Work order
Nothing but the lines from the one with "荔枝黄色app下载免费解答 (390, 1967)" down to the one with "海淀区消电检 (188, 1019)" should be returned, exactly and with both ends included, from the material below.

Information

>>

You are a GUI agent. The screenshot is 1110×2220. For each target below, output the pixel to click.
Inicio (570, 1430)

<<
>>

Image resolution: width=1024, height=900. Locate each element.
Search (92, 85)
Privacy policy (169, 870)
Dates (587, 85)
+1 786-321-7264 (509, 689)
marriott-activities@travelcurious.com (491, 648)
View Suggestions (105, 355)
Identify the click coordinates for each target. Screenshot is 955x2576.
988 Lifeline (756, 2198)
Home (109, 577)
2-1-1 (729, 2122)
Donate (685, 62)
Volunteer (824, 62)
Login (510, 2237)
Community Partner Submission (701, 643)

<<
>>

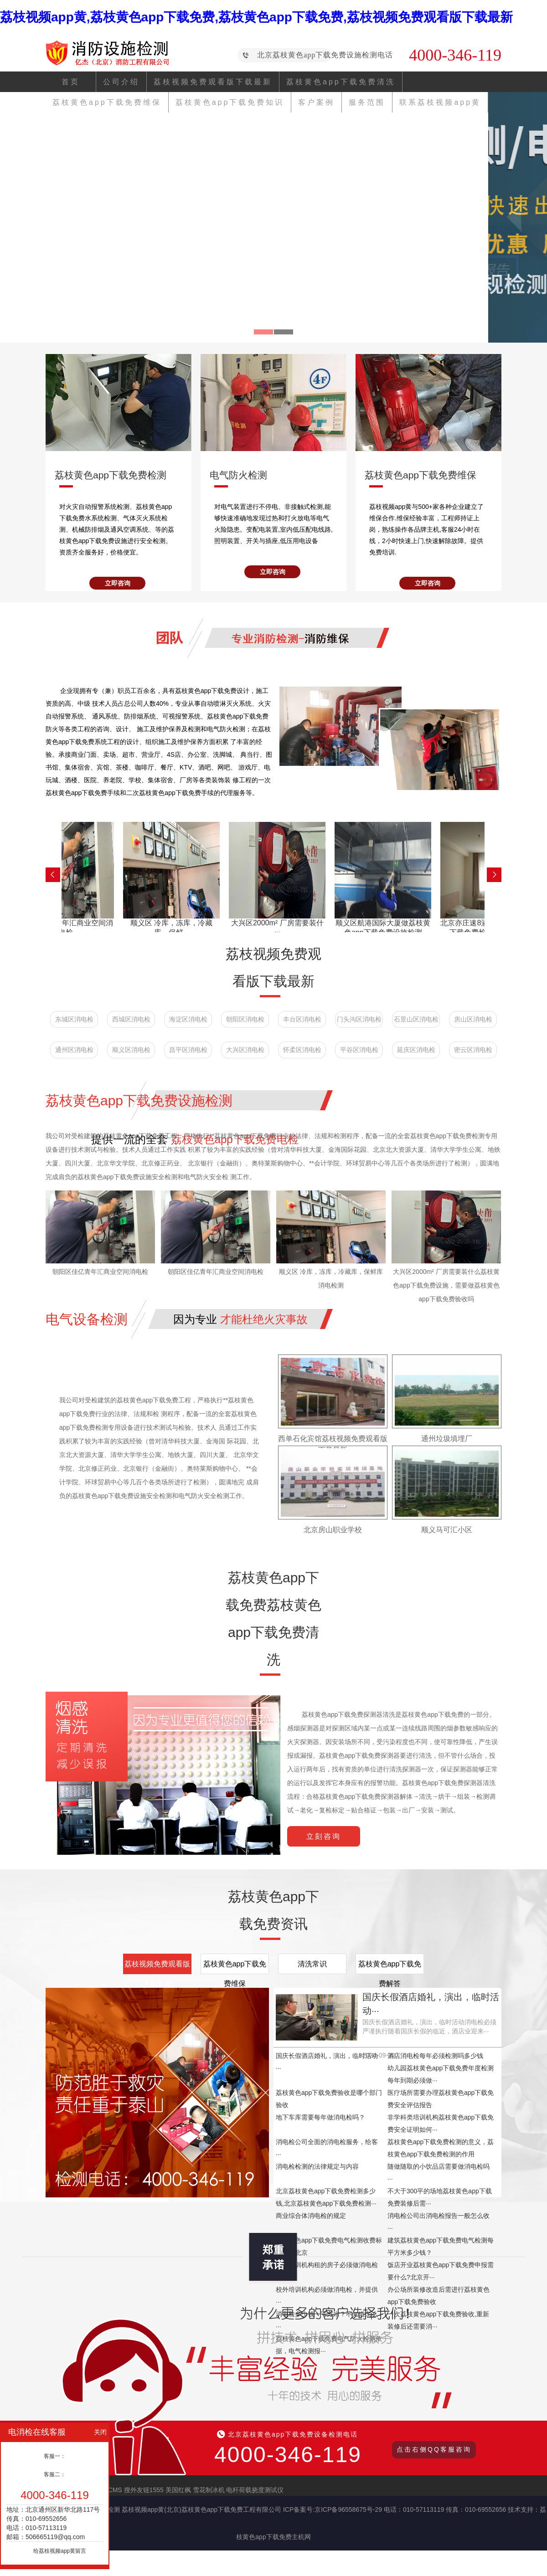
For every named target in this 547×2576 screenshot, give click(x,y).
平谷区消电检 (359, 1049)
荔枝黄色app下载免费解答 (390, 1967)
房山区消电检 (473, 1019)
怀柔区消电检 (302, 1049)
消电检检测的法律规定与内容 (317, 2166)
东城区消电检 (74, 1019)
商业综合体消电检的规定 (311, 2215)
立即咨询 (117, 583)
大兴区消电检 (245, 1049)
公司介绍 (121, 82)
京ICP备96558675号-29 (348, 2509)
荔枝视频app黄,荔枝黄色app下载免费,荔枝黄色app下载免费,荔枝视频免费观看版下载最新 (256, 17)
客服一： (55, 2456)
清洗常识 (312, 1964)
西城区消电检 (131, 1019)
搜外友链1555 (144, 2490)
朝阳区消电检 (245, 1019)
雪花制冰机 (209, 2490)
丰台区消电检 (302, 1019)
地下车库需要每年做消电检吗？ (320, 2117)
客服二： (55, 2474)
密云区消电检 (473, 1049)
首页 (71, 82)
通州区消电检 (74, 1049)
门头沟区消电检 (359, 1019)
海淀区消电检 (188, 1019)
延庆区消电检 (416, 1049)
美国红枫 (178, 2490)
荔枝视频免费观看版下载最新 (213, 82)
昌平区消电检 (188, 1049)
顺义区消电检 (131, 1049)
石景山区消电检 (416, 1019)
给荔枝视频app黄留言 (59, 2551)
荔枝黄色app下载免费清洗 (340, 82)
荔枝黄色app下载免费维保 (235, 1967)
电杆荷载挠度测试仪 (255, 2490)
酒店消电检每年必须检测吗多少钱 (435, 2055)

<<

Exercise result
荔枝黄色app下载免费解答 (390, 1967)
房山区消电检 (473, 1019)
怀柔区消电检 (302, 1049)
消电检检测的法律规定与内容 (317, 2166)
东城区消电检 (74, 1019)
商业综合体消电检的规定 (311, 2215)
立即咨询 (117, 583)
大兴区消电检 (245, 1049)
公司介绍 (121, 82)
京ICP备96558675号-29 (348, 2509)
荔枝视频app黄,荔枝黄色app下载免费,荔枝黄色app下载免费,荔枝视频免费观看版下载最新 (256, 17)
客服一： (55, 2456)
清洗常识 (312, 1964)
西城区消电检 (131, 1019)
搜外友链1555 (144, 2490)
朝阳区消电检 (245, 1019)
雪花制冰机 (209, 2490)
丰台区消电检 (302, 1019)
地下车库需要每年做消电检吗？ (320, 2117)
客服二： (55, 2474)
密云区消电检 (473, 1049)
首页 (71, 82)
通州区消电检 (74, 1049)
门头沟区消电检 (359, 1019)
海淀区消电检 (188, 1019)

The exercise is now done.